Start of DATASET

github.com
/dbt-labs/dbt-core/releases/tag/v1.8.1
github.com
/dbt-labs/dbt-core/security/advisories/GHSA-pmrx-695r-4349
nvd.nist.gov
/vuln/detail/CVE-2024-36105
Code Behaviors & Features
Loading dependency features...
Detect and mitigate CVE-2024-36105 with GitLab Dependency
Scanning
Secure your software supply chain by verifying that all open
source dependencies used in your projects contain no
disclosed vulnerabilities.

End of DATASET
Start of DATASET

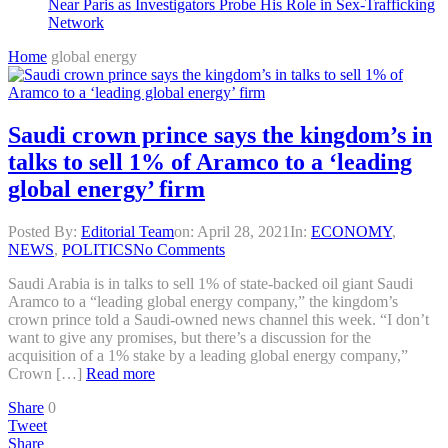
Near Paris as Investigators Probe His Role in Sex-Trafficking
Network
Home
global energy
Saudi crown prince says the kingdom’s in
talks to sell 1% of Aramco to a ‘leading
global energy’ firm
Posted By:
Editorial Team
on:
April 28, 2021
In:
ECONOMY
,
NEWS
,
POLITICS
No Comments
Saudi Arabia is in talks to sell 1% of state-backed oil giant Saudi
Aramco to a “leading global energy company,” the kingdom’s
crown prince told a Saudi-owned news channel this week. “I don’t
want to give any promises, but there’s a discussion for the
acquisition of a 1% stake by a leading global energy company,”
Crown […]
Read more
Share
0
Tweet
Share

End of DATASET
Start of DATASET

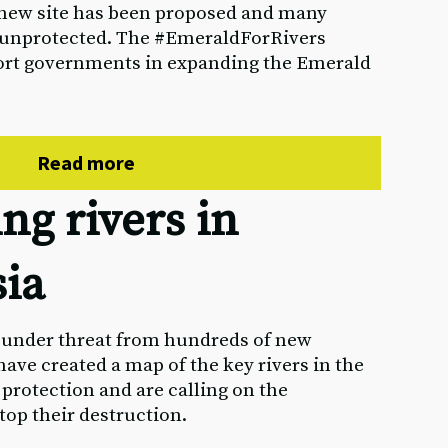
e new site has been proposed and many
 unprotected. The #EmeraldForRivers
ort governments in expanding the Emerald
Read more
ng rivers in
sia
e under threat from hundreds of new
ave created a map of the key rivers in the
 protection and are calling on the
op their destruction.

End of DATASET

» ABOUT THIS TASK
Please reproduce exactly the lines in the listing above from the one containing "ng rivers in" through the one containing "op their destruction.", both included, and nothing more.

» TASK RESULT
ng rivers in
sia
e under threat from hundreds of new
ave created a map of the key rivers in the
 protection and are calling on the
op their destruction.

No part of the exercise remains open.